According to the UNESCO Institute for Statistics, there were over 6 million international students in 2019. And while everyone tells you it is a good idea to study abroad, no one tells you exactly how your life will change following your study abroad program. If you have any questions or concerns about that, this article is for you.
Here are 15 things you can expect during and after your study abroad experience:
Homesickness will hit you much sooner than you’d imagine. It will also go away much faster and easier than you’d expect. I felt quite strongly homesick for a day right after moving into my room. By the second day I had to go out to buy groceries and other things and I slowly settled into a new normal.

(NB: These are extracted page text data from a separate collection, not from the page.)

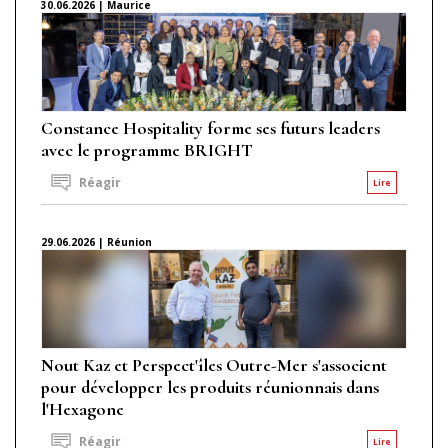
30.06.2026 | Maurice
Constance Hospitality forme ses futurs leaders
avec le programme BRIGHT
Réagir
Lire
29.06.2026 | Réunion
Nout Kaz et Perspect'îles Outre-Mer s'associent
pour développer les produits réunionnais dans
l'Hexagone
Réagir
Lire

The beauty about studying abroad is that you have so many things to do right away that you don’t really get a chance to feel homesick. I had to register, figure out how to open a bank account, find my campus, attend welcome days at the university, buy groceries, prepare lunches, and more. On top of that, I was always discovering new and interesting things every time I went outside. A few days later when things calm down, you feel so used to your new reality that homesickness doesn’t really affect you anymore.
If you just moved abroad and are reading this at a time when you feel homesick, my advice to you is to get up and do something. Go take a walk and familiarize yourself with your new surroundings. Use your phone to take pictures of your neighbourhood. Consider starting an Instagram page where you can share those pictures. Join a free walking tour, or visit a museum.
And if you are preparing to go abroad, know that homesickness passes when you are busy.
The truth is that studying abroad requires a lot of sacrifices. Firstly you’ll have to prioritize saving money over going out with friends. Then you’ll have to prioritize what items you can take with you. Once you arrive at your destination you have to prioritize the things and activities you wish to spend money on. You also have to prioritize time for studying. After all you are not there on vacation.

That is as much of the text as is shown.